An ALJ may reject a claimant's symptom testimony if that testimony is contradicted by evidence in the medical record. Carmickle v. Comm'r of Soc. Sec. Admin., 533 F.3d 1155, 1161 (9th Cir. 2008). If the record shows a claimant's symptoms have improved with treatment, that improvement is “an important indicator of the intensity and persistence of ... symptoms.” 20 C.F.R. §§ 404.1529(c)(3), 416.929(c)(3). The Ninth Circuit has held that “evidence of medical treatment successfully relieving symptoms can undermine a claim of disability.” Wellington v. Berryhill, 878 F.3d 867, 876 (9th Cir. 2017).

Here, the ALJ concluded that plaintiff's conditions improved with treatment, which undermined her hearing testimony concerning the severity of her allegedly frequent MS flares, and her other general symptoms of disability. Tr. 378-80. As noted above, ALJ should consider the type and effectiveness of treatment in weighing the claimant's allegations. 20 C.F.R. § 404.1529(c)(3)(iv)-(v).
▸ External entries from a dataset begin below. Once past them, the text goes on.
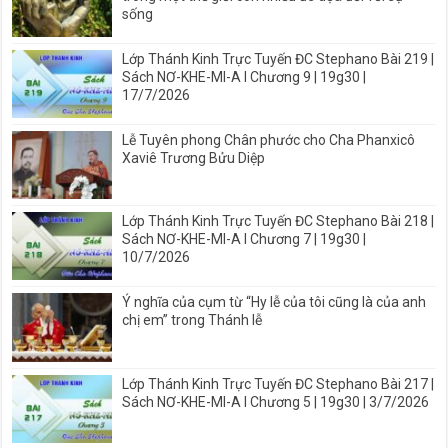
sống
Lớp Thánh Kinh Trực Tuyến ĐC Stephano Bài 219 |
Sách NƠ-KHE-MI-A I Chương 9 | 19g30 |
17/7/2026
Lễ Tuyên phong Chân phước cho Cha Phanxicô
Xaviê Trương Bửu Diệp
Lớp Thánh Kinh Trực Tuyến ĐC Stephano Bài 218 |
Sách NƠ-KHE-MI-A I Chương 7 | 19g30 |
10/7/2026
Ý nghĩa của cụm từ “Hy lễ của tôi cũng là của anh
chị em” trong Thánh lễ
Lớp Thánh Kinh Trực Tuyến ĐC Stephano Bài 217 |
Sách NƠ-KHE-MI-A I Chương 5 | 19g30 | 3/7/2026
Plaintiff testified she had incapacitating flares of MS symptoms at least once a week, usually between seven and ten times per month. Tr. 377, 411-12. Plaintiff disagreed with notes from Dr. Clark that she was stable and doing well, and instead asserted she experienced sporadic symptoms that impaired her balance and caused her to fall. Tr. 377, 40405, 411. But Dr. Clark found Plaintiff was “generally doing well” (Tr. 378, 872) with a treatment regimen of regular exercise and Tysabri injections every four weeks. Tr. 378, 827-28. Further contradicting her testimony, Plaintiff told Dr. Clark that “her balance has remained stable.” Tr. 378, 872. Plaintiff continued to report her balance and gait were stable during treatment, and that her infusions were successful and improved her symptoms. Tr. 380, 872, 882, 1051-52, 1075. Furthermore, Plaintiff's records did not contain treatment for her alleged susceptibility to falling. Tr. 379. A lack of treatment for allegedly chronic issues can undermine those complaints. Burch, 400 F.3d at 681. The ALJ therefore reasonably found these treatments records showing improvement undermined Plaintiff's testimony concerning the severity of her symptoms.
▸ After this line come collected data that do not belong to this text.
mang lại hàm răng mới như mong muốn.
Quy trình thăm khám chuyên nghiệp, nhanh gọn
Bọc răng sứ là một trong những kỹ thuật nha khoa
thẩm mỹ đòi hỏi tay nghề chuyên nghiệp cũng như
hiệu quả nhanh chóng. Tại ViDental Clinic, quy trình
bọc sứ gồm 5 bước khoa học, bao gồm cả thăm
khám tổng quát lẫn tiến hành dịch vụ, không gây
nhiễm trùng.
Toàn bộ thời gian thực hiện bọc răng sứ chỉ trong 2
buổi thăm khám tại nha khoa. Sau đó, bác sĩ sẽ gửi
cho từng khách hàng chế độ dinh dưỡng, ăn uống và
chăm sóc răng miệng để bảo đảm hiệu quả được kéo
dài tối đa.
D. Activities of Daily Living

Activities of daily living may provide a basis for discounting a claimant's subjective symptoms if those activities contradict testimony of total disability or meet the threshold for transferable work skills. Molina v. Astrue, 674 F.3d 1104, 1112-13 (9th Cir. 2012); superseded by regulation on other grounds as stated in Schuyler v. Saul, 813 Fed.Appx. 341, 342 (9th Cir. 2020); Orn v. Astrue, 495 F.3d 625, 639 (9th Cir. 2007). To do so, an ALJ must cite with specificity “which daily activities conflicted with which part of [Plaintiff's] testimony.” Burrell v. Colvin, 775 F.3d 1133, 1138 (9th Cir. 2014).

The ALJ also discussed plaintiff's activities of daily living, and found that her exercise activities conflict with her symptom testimony concerning her physical symptoms. Plaintiff reported that MS caused worsening fatigue that was now debilitating. Tr. 377, 399. Even on “good days,” she said she could only use a stationary bike to exercise due to limited use of her legs. Tr. 377, 406. But contrary to her alleged difficulties moving about and using her limbs, Plaintiff noted that she was walking up to two miles a day, and engaging in other regular cardiovascular exercise. Tr. 379, 380, 1051, 1075. The ALJ reasonably found Plaintiff's walking and other regular exercise contradicted her alleged degree of impairment. Tr. 379, 380.

II. Dr. David Clark, DO

For disability claims filed on or after March 27, 2017, new regulations for evaluating medical opinion evidence apply. Revisions to Rules Regarding the Evaluation of MedicalOpinion Evidence (Revisions to Rules), 2017 WL 168819, 82 Fed.Reg. 5844, at *5867-68 (Jan 18, 2017). Under those revised regulations, the ALJ no longer “weighs” medical opinions but instead determines which are most “persuasive.” 20 C.F.R. §§ 404.1520c(a). The new regulations eliminate the hierarchy of medical opinions and state that the agency does not defer to any particular medical opinions, even those from treating sources. Id.; see also Woods v. Kijakazi, 32 F.4th 785, 792 (9th Cir. 2022) (“The revised social security regulations are clearly irreconcilable with our caselaw according special deference to the opinions of treating and examining physicians on account of their relationship with the claimant.”). Under the new regulations, the ALJ primarily considers the “supportability” and “consistency” of the opinions in determining whether an opinion is persuasive. 20 C.F.R. § 404.1520c(c). Supportability is determined by whether the medical source presents explanations and objective medical evidence to support their opinions. Id. § 404.1520c(c)(1). Consistency is determined by how consistent the opinion is with evidence from other medical and nonmedical sources. Id. § 404.1520c(c)(2).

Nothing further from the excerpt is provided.